Tagged: jim henson, mike baselice.

Wednesday, November 4, 2009

Recommended Reading: Texas vs. California

The following article was e-mailed to me by a friend, a Plainview native and fellow Rice graduate who lives in California and, as far as I can tell, spends his nonworking time culling obscure publications for interesting articles and e-mailing them to his friends. This one, which compares California and Texas, appeared in City Journal. Consumer warning: The word count is 2,986.

The Big-Spending, High-Taxing, Lousy-Services Paradigm:
California taxpayers don’t get much bang for their bucks.

By William Voegeli

In 1956, the economist Charles Tiebout provided the framework that best explains why people vote with their feet. The “consumer-voter,” as Tiebout called him, challenges government officials to “ascertain his wants for public goods and tax him accordingly.” Each jurisdiction offers its own package of public goods, along with a particular tax burden needed to pay for those goods.

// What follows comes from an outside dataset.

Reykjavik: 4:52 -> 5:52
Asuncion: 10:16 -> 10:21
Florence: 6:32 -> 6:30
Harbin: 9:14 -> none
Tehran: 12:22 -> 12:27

As a result, “the consumer-voter moves to that community whose local government best satisfies his set of preferences.” In selecting a jurisdiction, the mobile consumer-voter is, in effect, choosing a club to join based on the benefits that it offers and the dues that it charges.

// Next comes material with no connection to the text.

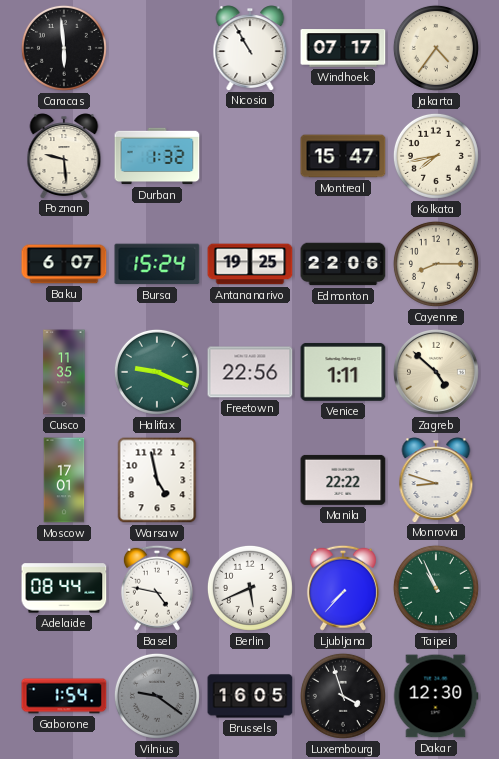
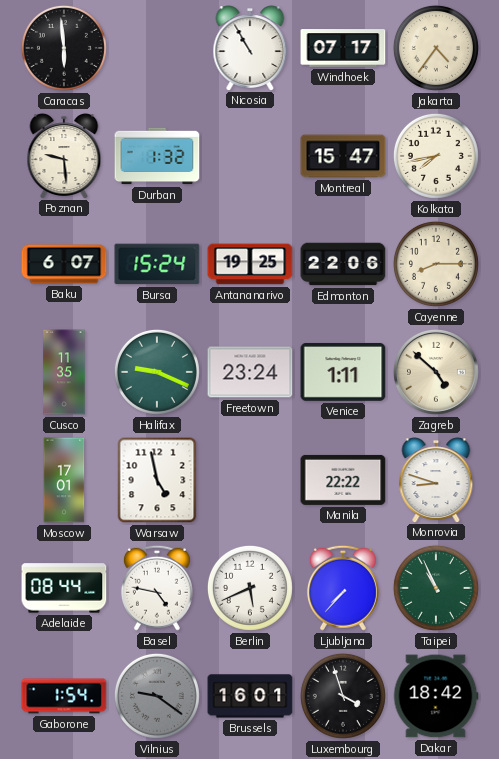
Freetown: 22:56 -> 23:24
Brussels: 16:05 -> 16:01
Dakar: 12:30 -> 18:42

America’s federal system allows, at the state level, for 50 different clubs to join. At first glance, the states seem to differ between those that bundle numerous high-quality public benefits with high taxes and those that offer packages of low benefits and low taxes. These alternatives, of course, define the basic argument between liberals and conservatives over the ideal size and scope of government. Except for Oregon, John McCain carried every one of the 17 states with the lowest tax levels in the 2008 presidential election, while Barack Obama won every one of the 17 at the top of the list except for Wyoming and Alaska.

It’s not surprising, then, that an intense debate rages over which model is more satisfactory and sustainable. What is surprising is the growing evidence that the low-benefit, low-tax alternative succeeds not only on its own terms but also according to the criteria used by defenders of high benefits and high taxes. Whatever theoretical claims are made for imposing high taxes to provide generous government benefits, the practical reality is that these public goods are, increasingly, neither public nor good: their beneficiaries are mostly the service providers themselves, and their quality is poor. For evidence, look to the two largest states in the nation, which are fine representatives of the liberal and conservative alternatives.

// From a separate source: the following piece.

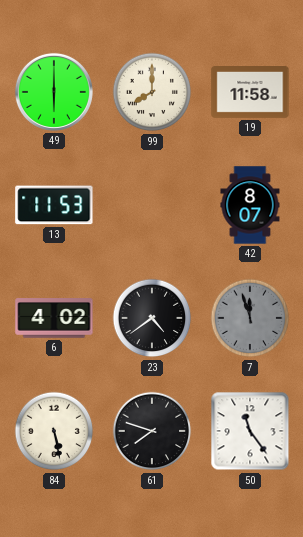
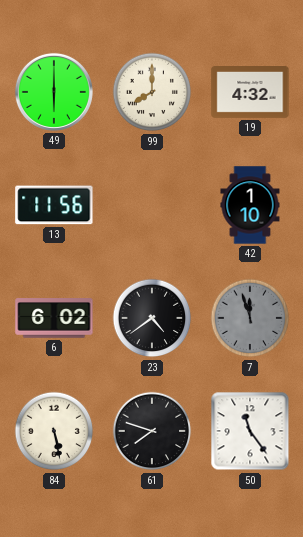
19: 11:58 -> 4:32
13: 11:53 -> 11:56
42: 8:07 -> 1:10
6: 4:02 -> 6:02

One out of every five Americans is either a Californian or a Texan. California became the nation’s most populous state in 1962; Texas climbed into second place in 1994. They are broadly similar: populous Sunbelt states with large metropolitan areas, diverse economies, and borders with Mexico producing comparable demographic mixes. Both are “majority-minority” states, where non-Hispanic whites make up just under half of the population and Latinos just over a third.